# PROBLEM REQUIREMENTS
Nothing but the records, transcribed verbatim and stripped of images, should appear in the answer.
== EXTRACTED RECORDS ==
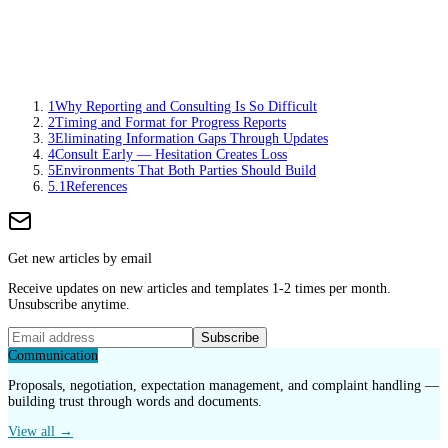
1
Why Reporting and Consulting Is So Difficult
2
Timing and Format for Progress Reports
3
Eliminating Information Gaps Through Updates
4
Consult Early — Hesitation Creates Loss
5
Environments That Both Parties Should Build
5.1
References
Get new articles by email
Receive updates on new articles and templates 1-2 times per month.
Unsubscribe anytime.
Subscribe
Communication
Proposals, negotiation, expectation management, and complaint handling —
building trust through words and documents.
View all →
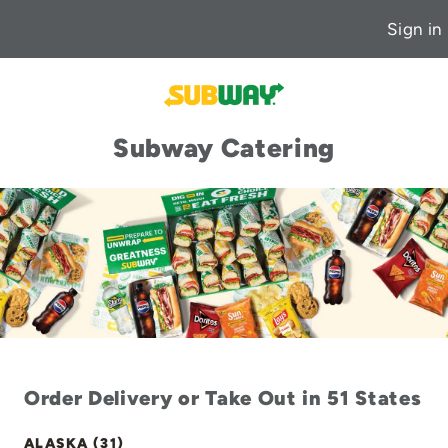
Sign in
Subway Catering
Order Delivery or Take Out in 51 States
ALASKA (31)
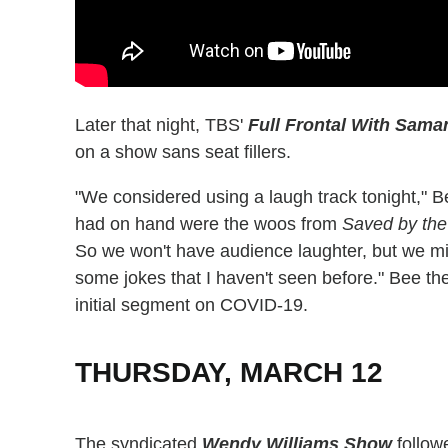
Later that night, TBS'
Full Frontal With Sama
on a show sans seat fillers.
"We considered using a laugh track tonight," B
had on hand were the woos from
Saved by the
So we won't have audience laughter, but we m
some jokes that I haven't seen before." Bee th
initial segment on COVID-19.
THURSDAY, MARCH 12
The syndicated
Wendy Williams Show
follo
===
# FINISHED TASK
1
Why Reporting and Consulting Is So Difficult
2
Timing and Format for Progress Reports
3
Eliminating Information Gaps Through Updates
4
Consult Early — Hesitation Creates Loss
5
Environments That Both Parties Should Build
5.1
References
Get new articles by email
Receive updates on new articles and templates 1-2 times per month.
Unsubscribe anytime.
Subscribe
Communication
Proposals, negotiation, expectation management, and complaint handling —
building trust through words and documents.
View all →
Sign in
Subway Catering
Order Delivery or Take Out in 51 States
ALASKA (31)
Later that night, TBS'
Full Frontal With Sama
on a show sans seat fillers.
"We considered using a laugh track tonight," B
had on hand were the woos from
Saved by the
So we won't have audience laughter, but we m
some jokes that I haven't seen before." Bee th
initial segment on COVID-19.
THURSDAY, MARCH 12
The syndicated
Wendy Williams Show
follo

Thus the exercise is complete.